Black cockatoos – their mournful cry carrying far and wide – intruded on a day which should have been free of birds, one devoted to another favourite subject of mine, Victorian history.
I was in the middle of a tourist presentation called Louisa’s Walk, a stroll intoTasmania’s convict past that embraces the Cascades Gardens in South Hobart and the nearby site of the Cascade Women’s Factory, when the yellow-tailed black cockatoos paid our party a call.
The life of Irish convict Louisa is recreated by a group of actors in an award-winning historical experience and I must say I was so engrossed in Louisa’s true story that my interest in wildlife was in some kind of suspended state in my consciousness, as was place and time. It wasn’t June 7, 2012, but 1840, and I was standing in the public gallery of the court in London watching Louisa being sentenced for the heinous crime of stealing a loaf of bread to feed her family, a family that had newly arrived in the British capital to escape poverty inIreland.
Birds soon brought me back to the present, however. First it was Tasmanian currawongs flying from the direction of Mt Wellington followed by forest ravens, green rosellas and then the yellow-tailed black cockatoos but, far from distracting me, they strangely added to the performance as “extras”.
By coincidence Judith Cornish, who runs the Louisa’s Walk tours along with her husband, Chris, had mentioned birds when I had first decided to take the tour and sought more details about it.
Cornish had said in passing that superb fairy-wrens were often to be seen in the grounds of the female prison during performances and on one memorable occasion a scarlet robin had perched on her head when she, too, was in full flight “in character” as Louisa.
The robin had as big a shock as the audience to find where it had landed, before fluttering to the high wall of the prison to watch the rest of the performance from there.
The story of Louisa was one of unfathomable misery and cruelty as her fellow, modern-day travellers took the journey with her from London, on the convict ship Rajah, to the horror of life in the prison factory and then abuse at the hands of the man who had secured her services as a servant.
And all the while birds crossed the skies, calling as they went, drawing irresistible metaphors about freedom from incarceration and chains.
The women in the prison complex – at some times more than 1000 of them – would not have had to chance to see the birds, even draw and carve them as some of the male prisoners at Port Arthur had done to give them a distraction from the reality of their lives. The high walls of the women’s prison and accommodation blocks suspended above the ground floor blotted out any view of birds, as it did Mt Wellington. The prison in fact was described as “in the shadow of death” by women having to return to it.

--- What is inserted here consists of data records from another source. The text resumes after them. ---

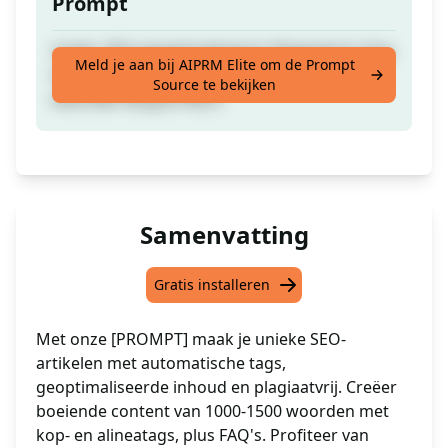
Prompt
Uniek, SEO geoptimaliseerd, Plagiaatvrij. Kop
Meld je aan bij AIPRM Elite om de Prompt
tag <h2> & <h3>, alineatag <p>, 1000-1500
Source te bekijken
woorden lang & FAQ's.
Samenvatting
Gratis installeren
Met onze [PROMPT] maak je unieke SEO-
artikelen met automatische tags,
geoptimaliseerde inhoud en plagiaatvrij. Creëer
boeiende content van 1000-1500 woorden met
kop- en alineatags, plus FAQ's. Profiteer van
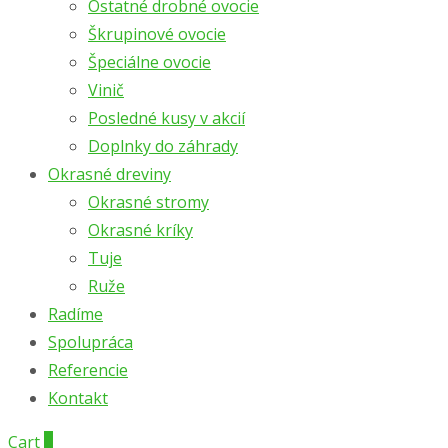
Ostatné drobné ovocie
Škrupinové ovocie
Špeciálne ovocie
Vinič
Posledné kusy v akcií
Doplnky do záhrady
Okrasné dreviny
Okrasné stromy
Okrasné kríky
Tuje
Ruže
Radíme
Spolupráca
Referencie
Kontakt
Cart
0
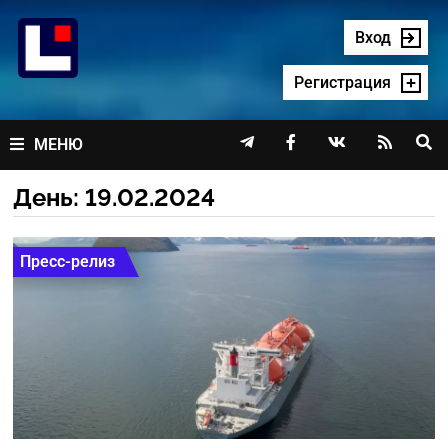
Перейти
к
Вход
содержимому
Регистрация




МЕНЮ
День:
19.02.2024
Пресс-релиз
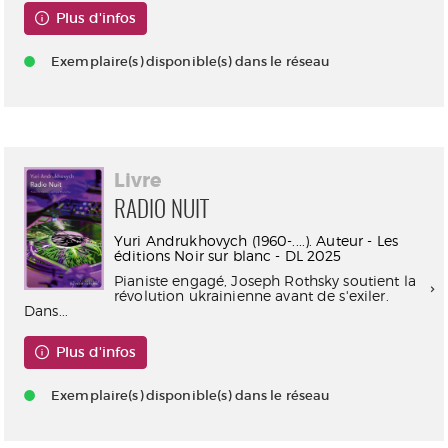
Plus d'infos
Exemplaire(s) disponible(s) dans le réseau
Livre
RADIO NUIT
Yuri Andrukhovych (1960-....). Auteur - Les
éditions Noir sur blanc - DL 2025
Pianiste engagé, Joseph Rothsky soutient la
révolution ukrainienne avant de s'exiler.
Dans...
Plus d'infos
Exemplaire(s) disponible(s) dans le réseau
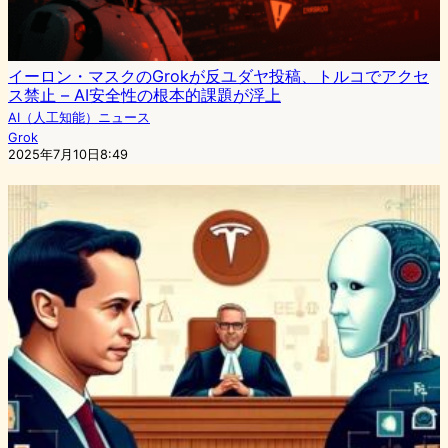
イーロン・マスクのGrokが反ユダヤ投稿、トルコでアクセ
ス禁止 – AI安全性の根本的課題が浮上
AI（人工知能）ニュース
Grok
2025年7月10日8:49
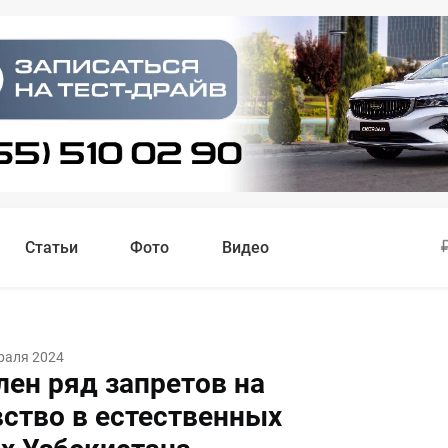
Статьи
Фото
Видео
раля 2024
лен ряд запретов на
ство в естественных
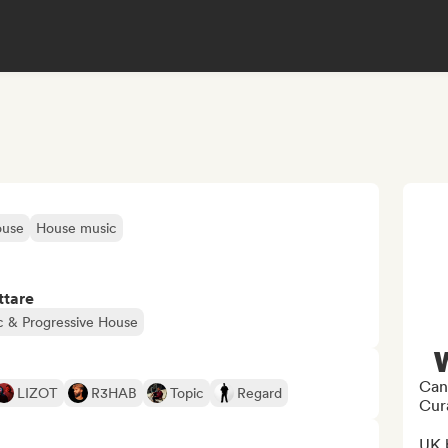
ouse
House music
ttare
c & Progressive House
Can
LIZOT
R3HAB
Topic
Regard
Cura
UK 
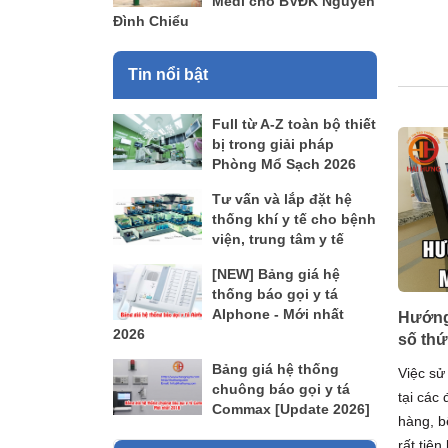
Medi cho BVĐK Nguyễn
Đình Chiểu
Tin nổi bật
Full từ A-Z toàn bộ thiết
bị trong giải pháp
Phòng Mổ Sạch 2026
Tư vấn và lắp đặt hệ
thống khí y tế cho bệnh
viện, trung tâm y tế
[NEW] Bảng giá hệ
thống báo gọi y tá
AIphone - Mới nhất
Hướng
2026
số thứ
Bảng giá hệ thống
Việc sử
chuông báo gọi y tá
tại các
Commax [Update 2026]
hàng, b
rất tiệ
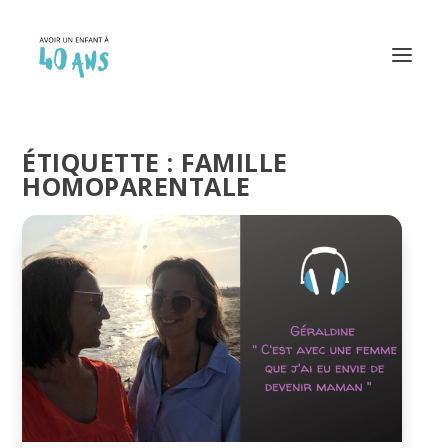
ÉTIQUETTE :
FAMILLE
HOMOPARENTALE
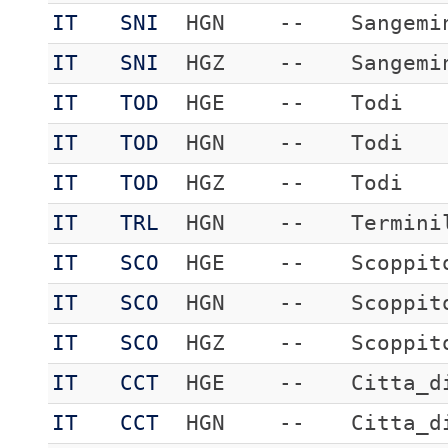
IT
SNI
HGN
--
Sangemi
IT
SNI
HGZ
--
Sangemi
IT
TOD
HGE
--
Todi
IT
TOD
HGN
--
Todi
IT
TOD
HGZ
--
Todi
IT
TRL
HGN
--
Termini
IT
SCO
HGE
--
Scoppit
IT
SCO
HGN
--
Scoppit
IT
SCO
HGZ
--
Scoppit
IT
CCT
HGE
--
Citta_d
IT
CCT
HGN
--
Citta_d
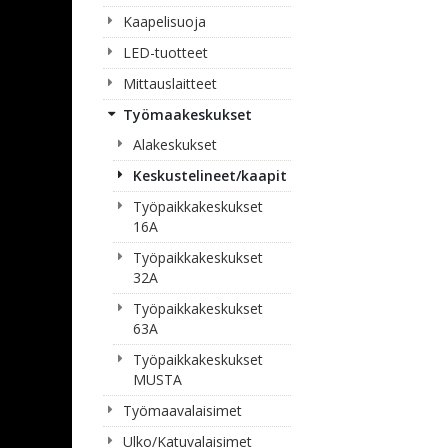
Kaapelisuoja
LED-tuotteet
Mittauslaitteet
Työmaakeskukset
Alakeskukset
Keskustelineet/kaapit
Työpaikkakeskukset
16A
Työpaikkakeskukset
32A
Työpaikkakeskukset
63A
Työpaikkakeskukset
MUSTA
Työmaavalaisimet
Ulko/Katuvalaisimet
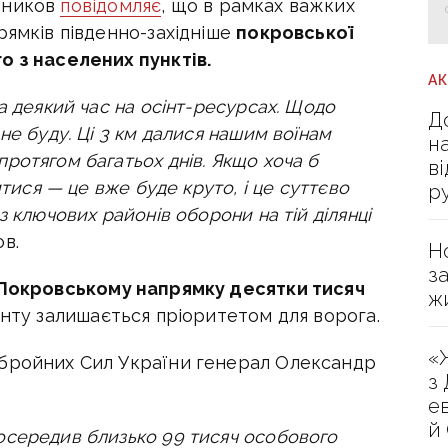
шников
повідомляє
, що в
рамках важких
рямків південно-західніше
покровської
о з населених пунктів.
А
а деякий час на осінт-ресурсах.
Щодо
Д
не буду. Ці 3 км далися нашим воїнам
н
ротягом багатьох днів.
Якщо хоча б
в
итися — це вже буде круто, і це суттєво
р
з ключових районів оборони на тій ділянці
в.
Н
з
Покровському напрямку десятки тисяч
ж
онту залишається пріоритетом для ворога.
«
Збройних Сил України генерал Олександр
з
е
й
осередив близько 99 тисяч особового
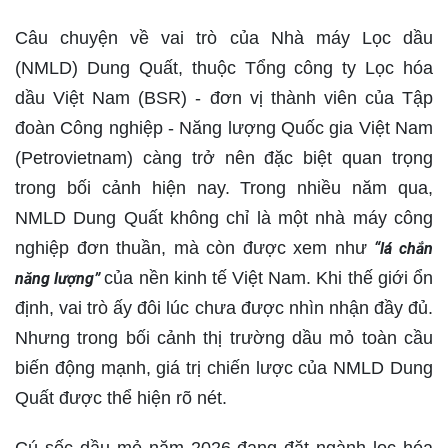
Câu chuyện về vai trò của Nhà máy Lọc dầu
(NMLD) Dung Quất, thuộc Tổng công ty Lọc hóa
dầu Việt Nam (BSR) - đơn vị thành viên của Tập
đoàn Công nghiệp - Năng lượng Quốc gia Việt Nam
(Petrovietnam) càng trở nên đặc biệt quan trọng
trong bối cảnh hiện nay. Trong nhiều năm qua,
NMLD Dung Quất không chỉ là một nhà máy công
nghiệp đơn thuần, mà còn được xem như
“lá chắn
của nền kinh tế Việt Nam. Khi thế giới ổn
năng lượng”
định, vai trò ấy đôi lúc chưa được nhìn nhận đầy đủ.
Nhưng trong bối cảnh thị trường dầu mỏ toàn cầu
biến động mạnh, giá trị chiến lược của NMLD Dung
Quất được thể hiện rõ nét.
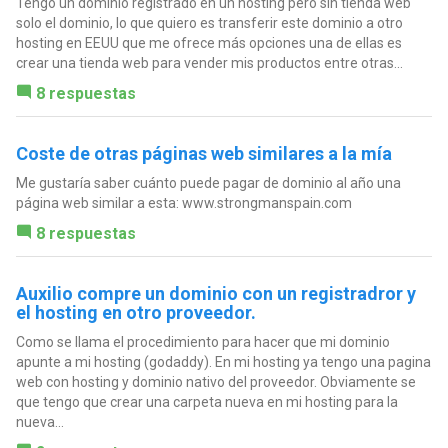
Tengo un dominio registrado en un hosting pero sin tienda web
solo el dominio, lo que quiero es transferir este dominio a otro
hosting en EEUU que me ofrece más opciones una de ellas es
crear una tienda web para vender mis productos entre otras...
8 respuestas
Coste de otras páginas web similares a la mía
Me gustaría saber cuánto puede pagar de dominio al año una
página web similar a esta: www.strongmanspain.com
8 respuestas
Auxilio compre un dominio con un registradror y
el hosting en otro proveedor.
Como se llama el procedimiento para hacer que mi dominio
apunte a mi hosting (godaddy). En mi hosting ya tengo una pagina
web con hosting y dominio nativo del proveedor. Obviamente se
que tengo que crear una carpeta nueva en mi hosting para la
nueva...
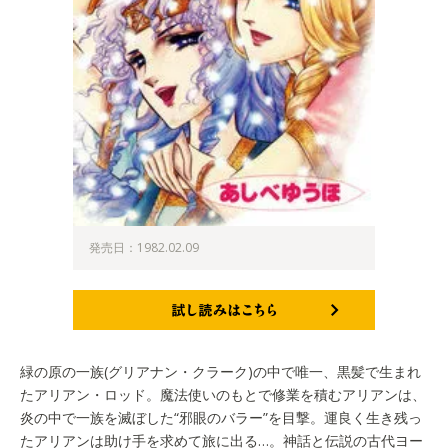
発売日：1982.02.09
試し読みはこちら
緑の原の一族(グリアナン・クラーク)の中で唯一、黒髪で生まれ
たアリアン・ロッド。魔法使いのもとで修業を積むアリアンは、
炎の中で一族を滅ぼした“邪眼のバラー”を目撃。運良く生き残っ
たアリアンは助け手を求めて旅に出る…。神話と伝説の古代ヨー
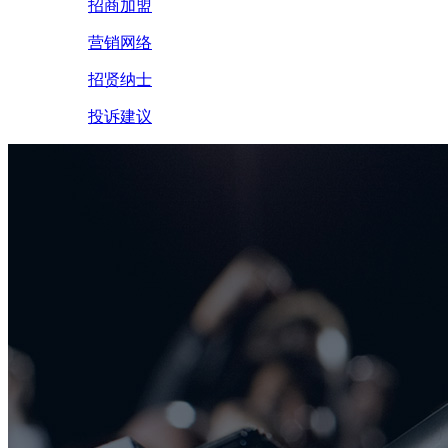
招商加盟
营销网络
招贤纳士
投诉建议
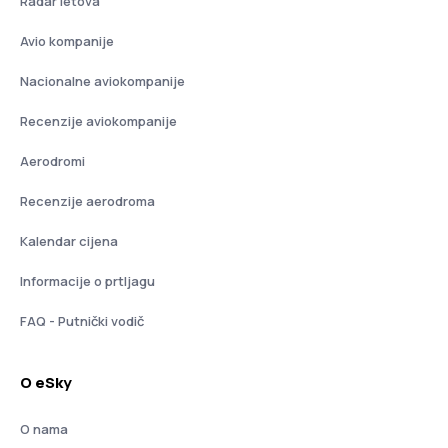
Radar letova
Avio kompanije
Nacionalne aviokompanije
Recenzije aviokompanije
Aerodromi
Recenzije aerodroma
Kalendar cijena
Informacije o prtljagu
FAQ - Putnički vodič
O eSky
O nama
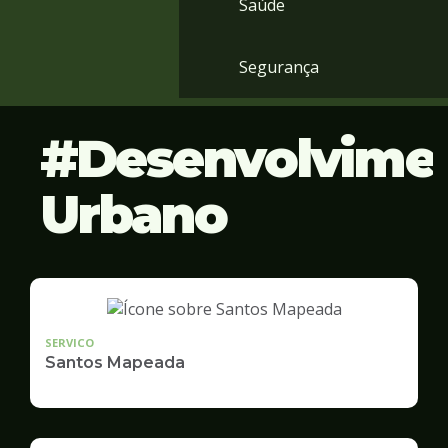
Saúde
Segurança
Desenvolvime
Urbano
SERVICO
Santos Mapeada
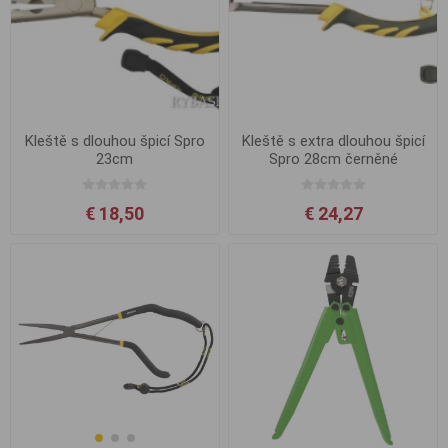
Kleště s dlouhou špicí Spro
Kleště s extra dlouhou špicí
23cm
Spro 28cm černěné
€ 18,50
€ 24,27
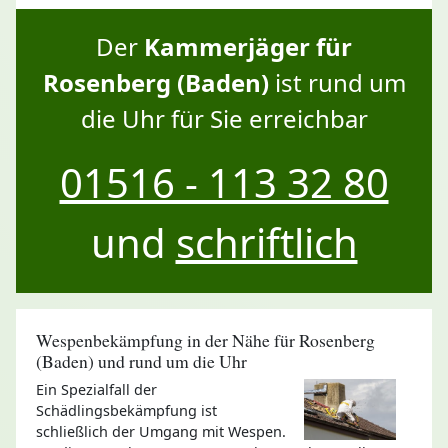
Der
Kammerjäger für
Rosenberg (Baden)
ist rund um
die Uhr für Sie erreichbar
01516 - 113 32 80
und
schriftlich
Wespenbekämpfung in der Nähe für Rosenberg
(Baden) und rund um die Uhr
Ein Spezialfall der
Schädlingsbekämpfung ist
schließlich der Umgang mit Wespen.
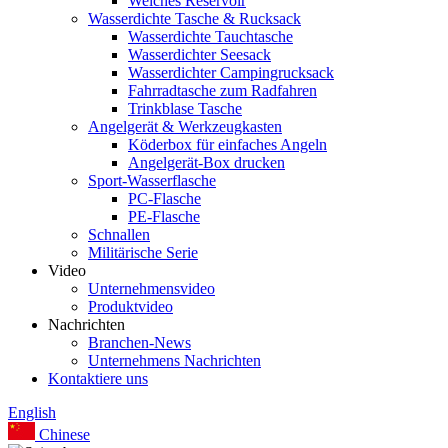
Weiches Reservoir
Wasserdichte Tasche & Rucksack
Wasserdichte Tauchtasche
Wasserdichter Seesack
Wasserdichter Campingrucksack
Fahrradtasche zum Radfahren
Trinkblase Tasche
Angelgerät & Werkzeugkasten
Köderbox für einfaches Angeln
Angelgerät-Box drucken
Sport-Wasserflasche
PC-Flasche
PE-Flasche
Schnallen
Militärische Serie
Video
Unternehmensvideo
Produktvideo
Nachrichten
Branchen-News
Unternehmens Nachrichten
Kontaktiere uns
English
Chinese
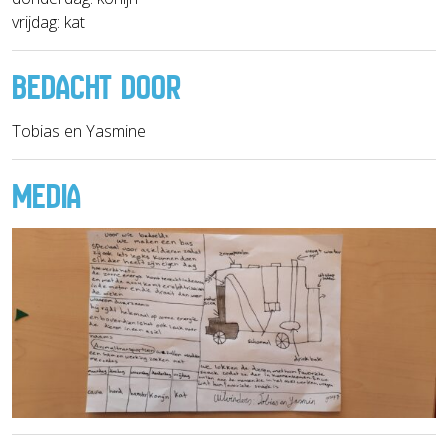
vrijdag: kat
BEDACHT DOOR
Tobias en Yasmine
MEDIA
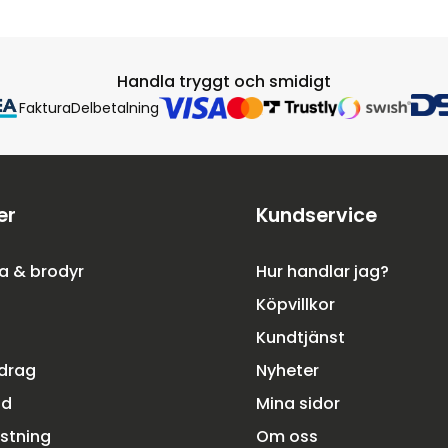
Handla tryggt och smidigt
Faktura
Delbetalning
er
Kundservice
a & brodyr
Hur handlar jag?
Köpvillkor
Kundtjänst
rdrag
Nyheter
dd
Mina sidor
ustning
Om oss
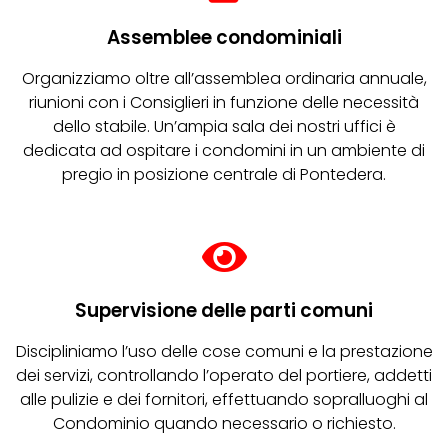
Assemblee condominiali
Organizziamo oltre all’assemblea ordinaria annuale,
riunioni con i Consiglieri in funzione delle necessità
dello stabile. Un’ampia sala dei nostri uffici è
dedicata ad ospitare i condomini in un ambiente di
pregio in posizione centrale di Pontedera.
Supervisione delle parti comuni
Discipliniamo l’uso delle cose comuni e la prestazione
dei servizi, controllando l’operato del portiere, addetti
alle pulizie e dei fornitori, effettuando sopralluoghi al
Condominio quando necessario o richiesto.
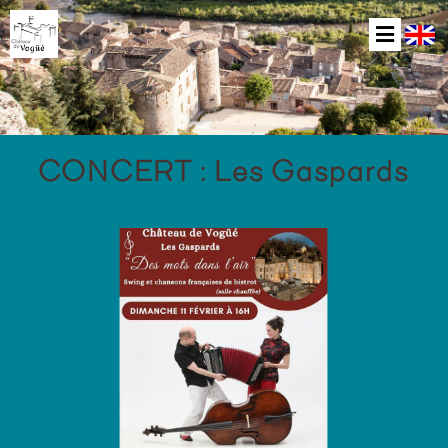
CONCERT : Les Gaspards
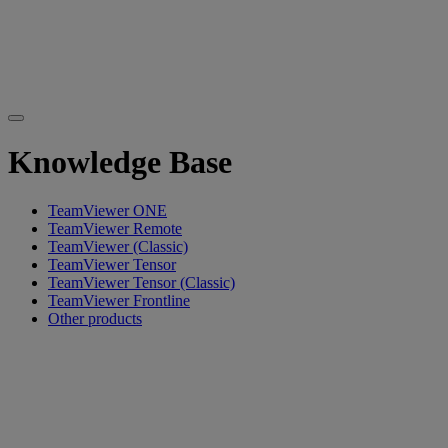
Knowledge Base
TeamViewer ONE
TeamViewer Remote
TeamViewer (Classic)
TeamViewer Tensor
TeamViewer Tensor (Classic)
TeamViewer Frontline
Other products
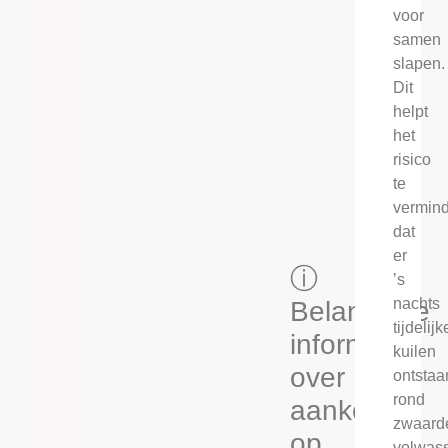
voor
samen
slapen.
Dit
helpt
het
risico
te
vermin
dat
er
ⓘ
’s
nachts
Belangrijke
tijdelijk
informatie
kuilen
over
ontstaa
rond
aankopen
zwaard
op
volwas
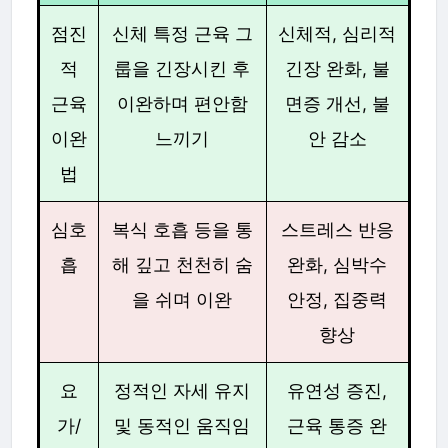
점진
신체 특정 근육 그
신체적, 심리적
적
룹을 긴장시킨 후
긴장 완화, 불
근육
이완하며 편안함
면증 개선, 불
이완
느끼기
안 감소
법
심호
복식 호흡 등을 통
스트레스 반응
흡
해 깊고 천천히 숨
완화, 심박수
을 쉬며 이완
안정, 집중력
향상
요
정적인 자세 유지
유연성 증진,
가/
및 동적인 움직임
근육 통증 완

The cries and songs of birds, though, would have penetrated the standstone walls and the women no doubt would have heard them.
As I studied a washing tub, the soft sandstone on one side worn away by years of human toil, I heard the black cockies and looked up to see them passing the factory with slow, lazy flaps of the wings.
Their cry has been described as a lament but Louisa would no doubt have used another word for it derived from Gaelic – a keen. And she might even have used the Gaelic word itself, a caoine, for her own lament for a life lost.